Os anos foram correndo e sempre íamos escutando atentamente os ensinamentos que nos eram proporcionados. Até que um dia, foi uma das surpresas encontradas na minha já longa vida, dei por mim, devido à disponibilidade de tempo, procurando na Biblioteca Municipal da Figueira da Foz e na biblioteca da Sociedade de Instrução Tavaredense livros, jornais e revistas ali existentes e que tratassem da história de Tavarede.

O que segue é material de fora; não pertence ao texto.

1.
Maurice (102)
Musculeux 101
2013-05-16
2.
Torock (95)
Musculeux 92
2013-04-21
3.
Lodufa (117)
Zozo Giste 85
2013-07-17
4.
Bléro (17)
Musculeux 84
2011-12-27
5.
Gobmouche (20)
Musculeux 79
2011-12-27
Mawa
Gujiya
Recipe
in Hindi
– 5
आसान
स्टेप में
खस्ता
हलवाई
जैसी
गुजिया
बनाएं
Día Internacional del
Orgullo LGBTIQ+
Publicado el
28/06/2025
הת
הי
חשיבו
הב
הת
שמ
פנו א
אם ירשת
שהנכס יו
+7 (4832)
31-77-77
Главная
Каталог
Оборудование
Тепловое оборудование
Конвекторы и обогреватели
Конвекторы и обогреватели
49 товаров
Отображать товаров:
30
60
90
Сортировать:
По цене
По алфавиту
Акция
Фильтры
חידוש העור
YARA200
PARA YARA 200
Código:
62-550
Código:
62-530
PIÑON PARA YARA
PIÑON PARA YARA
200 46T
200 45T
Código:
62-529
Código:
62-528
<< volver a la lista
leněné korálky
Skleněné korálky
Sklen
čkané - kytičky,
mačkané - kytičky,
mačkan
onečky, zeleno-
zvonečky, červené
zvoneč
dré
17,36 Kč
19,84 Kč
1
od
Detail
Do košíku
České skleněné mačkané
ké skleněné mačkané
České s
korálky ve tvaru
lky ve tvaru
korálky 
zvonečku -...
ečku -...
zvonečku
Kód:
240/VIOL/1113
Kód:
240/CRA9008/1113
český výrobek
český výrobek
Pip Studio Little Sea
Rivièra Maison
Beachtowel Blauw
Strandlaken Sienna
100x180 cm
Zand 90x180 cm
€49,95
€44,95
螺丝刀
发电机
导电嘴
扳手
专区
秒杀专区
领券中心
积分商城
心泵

Encontrei muita coisa, especialmente na imprensa figueirense. Consultei atentamente todas as coleções dos jornais locais ali existentes, desde meados do século dezanove até à actualidade (esta actualidade, esclareço, refere-se ao ano de 2000). Achei tão interessantes os conhecimentos que fui adquirindo (copiava todas as notas encontradas referentes a Tavarede) que, a determinada altura, comecei a pensar se não seria bastante interessante ordenar aquelas notas, por temas, e fazer uns cadernos, onde fosse possível consultar o que se sabia sobre a história da minha terra, tão diferente actualmente que se tornava, na prática, impossível descobrir o que era nos meus tempos de criança.

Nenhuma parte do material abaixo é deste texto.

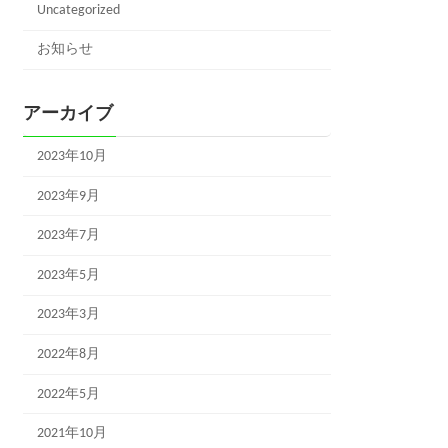
Uncategorized
お知らせ
アーカイブ
2023年10月
2023年9月
2023年7月
2023年5月
2023年3月
2022年8月
2022年5月
2021年10月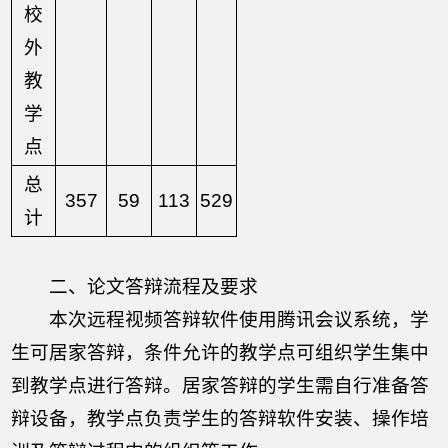
校
外
教
学
点
总
357
59
113
529
计
二、论文答辩流程及要求
本次远程视频答辩软件使用腾讯会议系统，学
生可居家答辩，条件允许的教学点可组织学生集中
到教学点进行答辩。居家答辩的学生需自行准备答
辩设备，教学点负责学生的答辩软件安装、操作培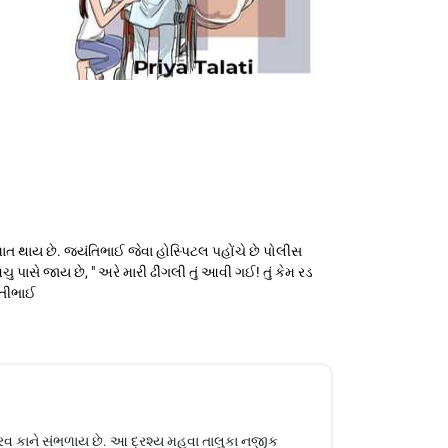
થાય છે. જ્યંતિભાઈ જેવા હોસ્પિટલ પહોંચે છે પોલીસ
 પાસે જાય છે, " અરે મારી ઢીંગલી તું આવી ગઈ! તું કેમ રડ
યંતીભાઈ
રવ કાને સંભળાય છે. આ દ્રશ્ય મહુવા તાલુકા નજીક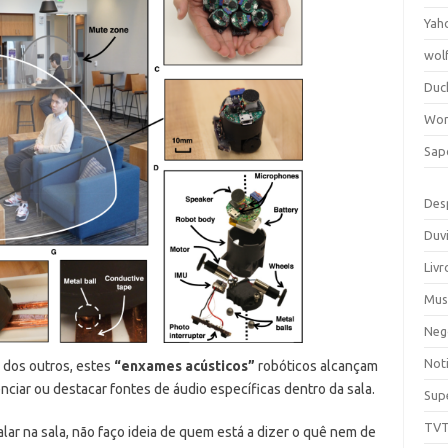
Yah
wol
Duc
Wor
Sap
Des
Duv
Livr
Mus
Neg
Noti
 dos outros, estes
“enxames acústicos”
robóticos alcançam
nciar ou destacar fontes de áudio específicas dentro da sala.
Sup
TV
lar na sala, não faço ideia de quem está a dizer o quê nem de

Assim fiz e, sem verdadeiramente o ter procurado, surgiu a publicação de dois livros. Um sobre a história e outro sobre o associativismo em Tavarede e recordando algumas ilustres figuras, tavaredenses e não tavaredenses, que marcaram algo em vida em prol da nossa terra. Mas continuei sempre à procura de mais elementos, pois ainda havia muita coisa a consultar e a aprender. O que estava era muito disperso, tornando a busca mais difícil. Além dos jornais, nos trabalhos feitos por estudiosos investigadores e historiadores figueirenses, que se encontravam em vários livros publicados, a história de Tavarede ia-se abrindo para mim.

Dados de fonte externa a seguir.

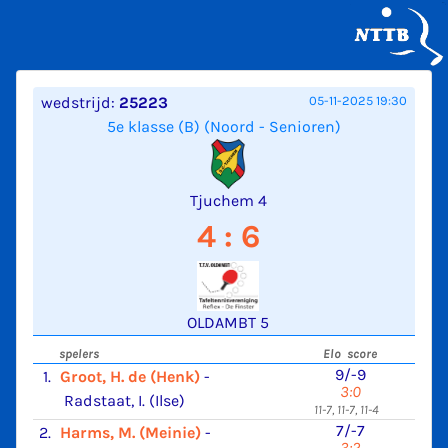
wedstrijd:
25223
05-11-2025 19:30
5e klasse (B) (Noord - Senioren)
Tjuchem 4
4 : 6
OLDAMBT 5
spelers
Elo score
9/-9
1.
Groot, H. de (Henk)
-
3:0
Radstaat, I. (Ilse)
11-7, 11-7, 11-4
7/-7
2.
Harms, M. (Meinie)
-
3:2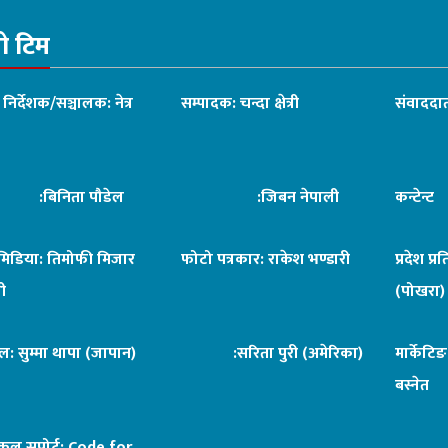
रो टिम
ध निर्देशक/सञ्चालक: नेत्र
सम्पादक: चन्दा क्षेत्री
संवाददात
िनिता पौडेल
:जिबन नेपाली
कन्टेन्
िमिडिया: तिमोफी मिजार
फोटो पत्रकार: राकेश भण्डारी
प्रदेश प्र
ी
(पोखरा)
ल: सुम्मा थापा (जापान)
:सरिता पुरी (अमेरिका)
मार्केटि
बस्नेत
िकल सपोर्ट:
Code for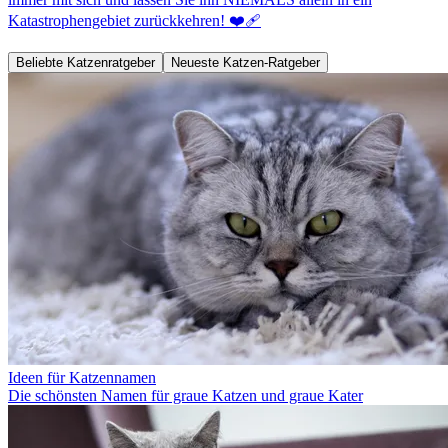
Katastrophengebiet zurückkehren! ❤️‍🩹
Beliebte Katzenratgeber
Neueste Katzen-Ratgeber
Ideen für Katzennamen
Die schönsten Namen für graue Katzen und graue Kater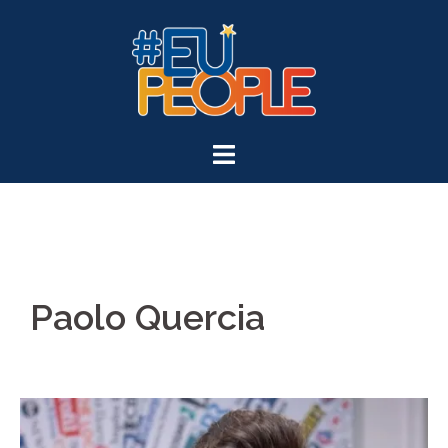
Paolo Quercia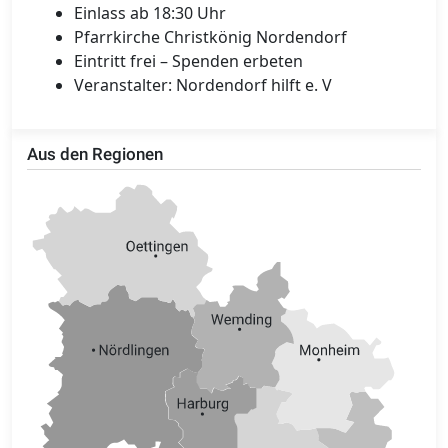
Einlass ab 18:30 Uhr
Pfarrkirche Christkönig Nordendorf
Eintritt frei – Spenden erbeten
Veranstalter: Nordendorf hilft e. V
Aus den Regionen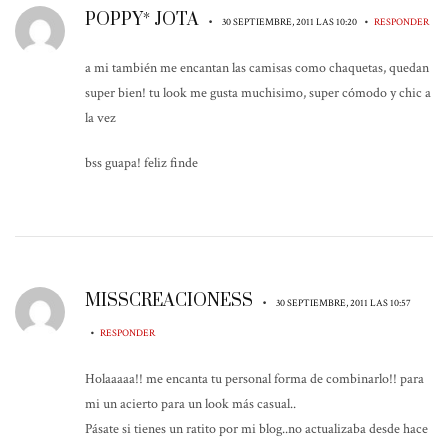
POPPY* JOTA
•
•
30 SEPTIEMBRE, 2011 LAS 10:20
RESPONDER
a mi también me encantan las camisas como chaquetas, quedan
super bien! tu look me gusta muchisimo, super cómodo y chic a
la vez
bss guapa! feliz finde
MISSCREACIONESS
•
30 SEPTIEMBRE, 2011 LAS 10:57
•
RESPONDER
Holaaaaa!! me encanta tu personal forma de combinarlo!! para
mi un acierto para un look más casual..
Pásate si tienes un ratito por mi blog..no actualizaba desde hace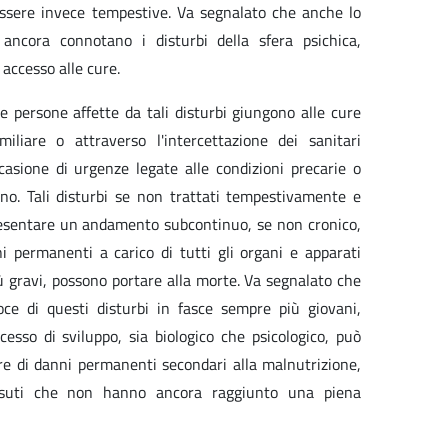
essere invece tempestive. Va segnalato che anche lo
 ancora connotano i disturbi della sfera psichica,
 accesso alle cure.
le persone affette da tali disturbi giungono alle cure
amiliare o attraverso l'intercettazione dei sanitari
casione di urgenze legate alle condizioni precarie o
ano. Tali disturbi se non trattati tempestivamente e
sentare un andamento subcontinuo, se non cronico,
i permanenti a carico di tutti gli organi e apparati
iù gravi, possono portare alla morte. Va segnalato che
oce di questi disturbi in fasce sempre più giovani,
esso di sviluppo, sia biologico che psicologico, può
e di danni permanenti secondari alla malnutrizione,
essuti che non hanno ancora raggiunto una piena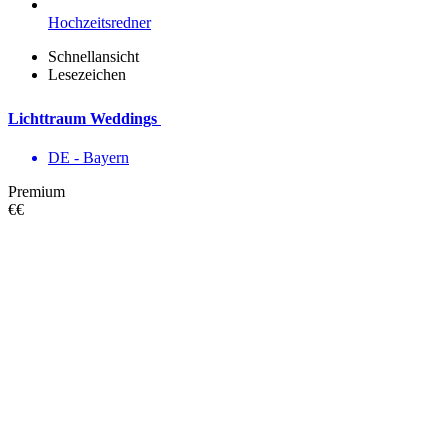
Hochzeitsredner
Schnellansicht
Lesezeichen
Lichttraum Weddings
DE - Bayern
Premium
€€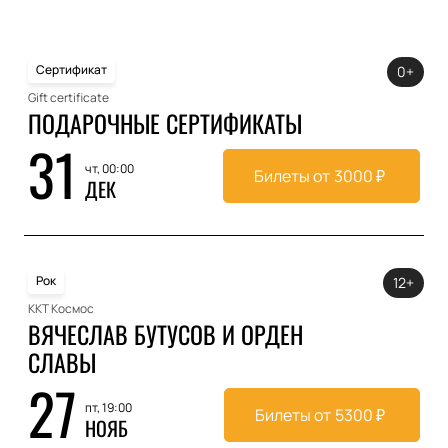
Сертификат
0+
Gift certificate
ПОДАРОЧНЫЕ СЕРТИФИКАТЫ
31
чт, 00:00
Билеты от
3000
₽
ДЕК
Рок
12+
ККТ Космос
ВЯЧЕСЛАВ БУТУСОВ И ОРДЕН
СЛАВЫ
27
пт, 19:00
Билеты от
5300
₽
НОЯБ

Uma fonte, verdadeiramente preciosa, está contida nos cadernos e livros manuscritos do Dr. Mesquita de Figueiredo, um brenhense que, profissionalmente, se embrenhou, na Torre do Tombo e nos arquivos em Coimbra, nos velhos papéis e pergaminhos que por lá estão guardados e que teve a paciência e o trabalho de copiar, manuscritamente, para os citados cadernos e livros que doou à Biblioteca Municipal da Figueira da Foz.
São verdadeiras preciosidades. Pena é que sejam, a maior parte deles, de leitura bastante difícil, pelo menos para nós, leigos e apenas curiosos na matéria. Naturalmente, pelo que me diz respeito, terei cometido alguns erros de transcrição. Julgo, porém, que em nada alterei o sentido do que lá está escrito.
Mas, evidentemente, por muito boa vontade que haja, da parte dos investigadores, não raras são as vezes em que se deparam com lapsos, lapsos estes que, na minha ignorância, copiei. Não têm, no entanto, gravidade de maior. A propósito da família Quadros, os célebres fidalgos de Tavarede, encontram-se algumas incorrecções nos cadernos acima mencionados, salvo o devido respeito à memória do Dr. Mesquita de Figueiredo, e que serviram de fonte informativa não só para mim, mas, também e por exemplo, para Mestre José Ribeiro.
Vejamos: na fantasia “Chá de Limonete”, numa das cenas do primeiro acto em que estão alguns populares a conversar com o Rendeiro do Cabido da Sé de Coimbra, sobre o pedido que este fizera ao Rei para mudar a Câmara de Tavarede para o lugar da Figueira da foz do Mondego, para acabar com o poder, verdadeiramente feudal, dos fidalgos Morgados de Tavarede, quando entra em cena o fidalgo este diz: Eu, Fernão Gomes de Quadros, oitavo senhor de Tavarede, não consentirei…
A questão está naquele oitavo senhor de Tavarede. A sua origem esteve nos famosos cadernos manuscritos do Dr. Mesquita de Figueiredo. Também eu, no primeiro livro publicado, ao descrever a genealogia dos fidalgos Quadros, considerei aquele Morgado como o oitavo senhor de Tavarede. Parece, no entanto, ter havido erro e vou agora procurar esclarecer o caso.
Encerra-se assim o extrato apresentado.